En México pareciera que el sol es rey: todo el mundo vive con la cabeza agachada.

27.01.2012

El valle de los escritores fracasados

Voy a unir a todos los cronistas de lo pequeño para crear la historia más completa que existe, sin que sea la más grande - prueba de que todas las voluntades juntas no pueden crear nada, no pueden hacer nada, no pueden mover nada.

Inalcanzable

Las existencias más oscuras son las de las personas que viven desconsoladamente para sí mismas, sin poder tener el entusiasmo de que exista algo posible fuera de sí. Sus errores no son errores, son pasos en el camino.

26.01.2012

Agitarse

¿Cómo usar la violencia con la que se opone uno a algo como medida de qué tan vivo se está?

21.01.2012

Ya jamás, no.

Las palabras son como un manto con el que uno se cubre para no ver, es como matar a alguien a palos pero en el reino de la imaginación. Así, sabiendo esto, tal vez alguien se atreva a dar el salto.
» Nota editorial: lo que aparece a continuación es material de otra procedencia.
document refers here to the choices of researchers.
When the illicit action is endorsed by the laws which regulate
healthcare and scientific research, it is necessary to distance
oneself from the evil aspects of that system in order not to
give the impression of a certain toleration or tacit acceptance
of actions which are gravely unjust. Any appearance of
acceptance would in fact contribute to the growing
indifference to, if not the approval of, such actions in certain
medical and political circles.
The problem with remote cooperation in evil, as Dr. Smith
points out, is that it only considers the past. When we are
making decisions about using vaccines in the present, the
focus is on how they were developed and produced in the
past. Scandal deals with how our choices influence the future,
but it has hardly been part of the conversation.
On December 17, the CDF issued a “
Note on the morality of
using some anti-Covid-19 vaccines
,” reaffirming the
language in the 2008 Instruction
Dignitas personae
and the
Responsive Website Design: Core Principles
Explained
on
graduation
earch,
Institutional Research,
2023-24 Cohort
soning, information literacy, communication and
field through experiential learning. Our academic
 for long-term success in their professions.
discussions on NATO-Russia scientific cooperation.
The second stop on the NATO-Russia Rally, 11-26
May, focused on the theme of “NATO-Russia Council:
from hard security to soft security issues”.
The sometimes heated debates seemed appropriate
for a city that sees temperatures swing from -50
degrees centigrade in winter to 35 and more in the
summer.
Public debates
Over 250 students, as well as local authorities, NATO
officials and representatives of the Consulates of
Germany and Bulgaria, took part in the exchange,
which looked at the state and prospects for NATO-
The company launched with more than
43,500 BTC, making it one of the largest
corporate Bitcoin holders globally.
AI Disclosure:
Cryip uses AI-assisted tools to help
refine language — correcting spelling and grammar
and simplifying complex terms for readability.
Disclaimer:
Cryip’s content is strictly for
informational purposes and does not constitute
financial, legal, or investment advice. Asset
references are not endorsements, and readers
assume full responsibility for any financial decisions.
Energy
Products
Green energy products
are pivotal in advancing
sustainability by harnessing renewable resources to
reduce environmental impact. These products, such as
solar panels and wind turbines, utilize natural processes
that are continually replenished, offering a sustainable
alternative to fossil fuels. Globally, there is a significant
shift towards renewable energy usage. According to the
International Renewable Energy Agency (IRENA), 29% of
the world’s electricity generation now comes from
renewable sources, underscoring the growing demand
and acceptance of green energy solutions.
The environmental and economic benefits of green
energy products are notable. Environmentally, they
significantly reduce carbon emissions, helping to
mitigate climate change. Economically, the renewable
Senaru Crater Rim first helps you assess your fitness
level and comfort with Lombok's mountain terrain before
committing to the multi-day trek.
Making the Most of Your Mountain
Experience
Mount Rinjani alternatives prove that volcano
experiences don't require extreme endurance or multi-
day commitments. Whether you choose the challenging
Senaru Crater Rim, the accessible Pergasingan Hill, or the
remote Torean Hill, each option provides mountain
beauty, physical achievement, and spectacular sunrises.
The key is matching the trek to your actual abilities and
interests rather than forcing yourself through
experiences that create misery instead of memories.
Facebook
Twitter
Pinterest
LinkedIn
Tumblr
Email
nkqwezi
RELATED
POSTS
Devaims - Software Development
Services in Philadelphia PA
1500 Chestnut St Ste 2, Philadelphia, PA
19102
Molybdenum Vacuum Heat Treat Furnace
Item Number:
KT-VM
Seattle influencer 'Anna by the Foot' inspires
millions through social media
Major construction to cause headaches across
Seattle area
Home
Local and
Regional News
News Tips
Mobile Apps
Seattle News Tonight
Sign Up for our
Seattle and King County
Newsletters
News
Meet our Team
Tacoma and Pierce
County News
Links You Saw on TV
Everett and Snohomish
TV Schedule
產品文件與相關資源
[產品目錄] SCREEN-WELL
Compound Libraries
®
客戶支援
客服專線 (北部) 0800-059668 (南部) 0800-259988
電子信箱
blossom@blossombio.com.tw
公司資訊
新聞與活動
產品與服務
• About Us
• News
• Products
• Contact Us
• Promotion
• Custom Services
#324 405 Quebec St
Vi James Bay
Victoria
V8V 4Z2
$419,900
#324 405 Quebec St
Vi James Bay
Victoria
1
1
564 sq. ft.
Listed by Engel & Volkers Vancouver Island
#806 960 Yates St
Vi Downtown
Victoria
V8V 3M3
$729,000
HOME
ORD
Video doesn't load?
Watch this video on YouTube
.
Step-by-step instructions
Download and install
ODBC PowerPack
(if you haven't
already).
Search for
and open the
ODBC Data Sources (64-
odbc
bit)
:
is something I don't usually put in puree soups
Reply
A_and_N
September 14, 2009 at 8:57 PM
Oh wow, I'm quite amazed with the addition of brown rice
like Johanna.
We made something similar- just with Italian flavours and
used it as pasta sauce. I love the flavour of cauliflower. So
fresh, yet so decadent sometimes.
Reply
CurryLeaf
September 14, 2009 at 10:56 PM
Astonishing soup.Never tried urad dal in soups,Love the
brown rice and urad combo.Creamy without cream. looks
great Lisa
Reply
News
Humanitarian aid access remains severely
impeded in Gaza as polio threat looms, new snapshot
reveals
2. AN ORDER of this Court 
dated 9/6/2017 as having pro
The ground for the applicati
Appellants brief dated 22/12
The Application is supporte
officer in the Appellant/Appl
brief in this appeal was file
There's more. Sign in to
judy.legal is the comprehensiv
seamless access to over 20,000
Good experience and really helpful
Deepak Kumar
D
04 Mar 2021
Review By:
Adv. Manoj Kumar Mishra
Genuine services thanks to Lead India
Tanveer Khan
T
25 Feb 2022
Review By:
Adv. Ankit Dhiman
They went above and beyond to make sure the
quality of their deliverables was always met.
No hay en mi nada más que esta pequeña voluntad para escribir. No hay convencimiento alguno que pueda crecer dentro de mí. Nadie tiene una seguridad más grande y fija respecto a esto que yo. Mis palabras me cubren. Voy a construir una ficción. Voy a escribir sin ganas de lograr cualquier cosa diferente a mí mismo. Tiene que poder lograrse, alargar los límites propios, como quien rompe un vaso para ver el agua derramada y libre.

17.01.2012

El odio no es una minucia

Hablé con una persona que me dijo que no creía que el odio pudiera durar «tanto, más de un año». No puedo evitar sentir que al haberse enojado uno irremediablemente con alguien, también se enoja uno consigo mismo,  al no poder desterrar a esa persona de su alma, por no poder olvidar los malos actos, al no poder entender la mala fe. Esa es una derrota que nace de uno, pero que aún no aprendo a sobrellevar.

Sin título

Me ha costado trabajo concentrarme al leer. Trato de leer sin pasar los ojos por las palabras y recitar en mi propia voz, para mis adentros, lo que veo. Llevar la desagradable sensación de sentirse consciente de algo que debería ser automático, como la respiración, los parpadeos o los pasos que da uno, eso no da tregua. Pero así paso los días, y le he perdido el gusto a la conversación. No puedo hacer nada más que observar como la otra persona me habla, sin el desasosiego de no saber lo que diré por respuesta. Es una incomodidad que no se va. Ni siquiera escribir estas piezas sosas me da paz, sólo me distrae un poco. He perdido las ganas de leer, y de escribir.

10.01.2012

El viaje inconsecuente

Decidí de dejar de buscar a las personas que estaban a mi alrededor. No me sorprendió que ellas no me buscaran a mí. El error de haber pensado que alguien piensa en uno. Medio año bastó para regresar a mi ciudad y ya no encontrar a la mayoría de las personas que dejé atrás (solo un poco). Si hubiera sido más tiempo, un año ó más, tal vez tendría la certeza de saber que no debería de haber regresado. Ahora, me asalta la duda - ¿No debí de haber regresado? ¿O jamás debí de haberme ido?